Wednesday, September 8, 2021

Moving in to 3-floor building, landlord provides the internet, doesn't let us run LAN cables between the floors.

I work in an SMB with ~100 employees and we got three offices with one of them being the main office where all our servers sit at (emails, AD, file serers etc.)

Each of the secondary offices is connected with its own subnet, through a VPN tunnel to the main office and we only got seperate phone system servers and WSUSs in each of them, nothing else.

We are now moving one of the secondary offices to a new building which will be 3 floors big. The floors are not wired to see each other but they have two cables each, going to a data cabinnet on the ground floor. These cables are being used by the landlord to provide an internet connection to each floor (one cable for internet and one backup). Our lease contract is for 750Mbps internet spread at a fixed ratio of our liking for each floor.

The problem I see here is that each floor has to be treated as a whole office, requiring us to install a router, a WSUS server, a phone system server and a different subnet for the new VPN tunnel to the main office ... for each floor.

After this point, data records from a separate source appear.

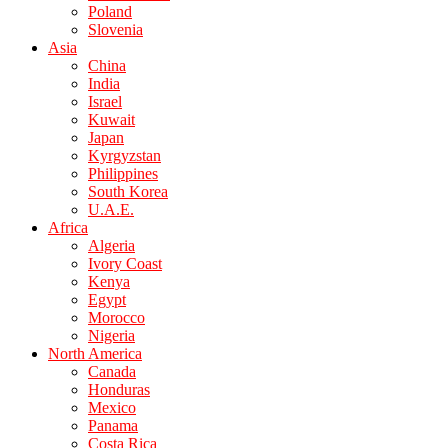
Poland
Slovenia
Asia
China
India
Israel
Kuwait
Japan
Kyrgyzstan
Philippines
South Korea
U.A.E.
Africa
Algeria
Ivory Coast
Kenya
Egypt
Morocco
Nigeria
North America
Canada
Honduras
Mexico
Panama
Costa Rica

I've proposed that we should use one of the two cables from each floor, to install a switch on the landlord's data cabinet, right before their router, to create a link between the floors. Then we can use one of the backup cables on one floor to connect it to the landlor's router for internet access.

https://imgur.com/a/CfPOfg7

Our company doesn't mind installing seperate servers/routers on each floor but I think it adds unnecessary complexity.

What do you guys think? Do you see any other selling points here?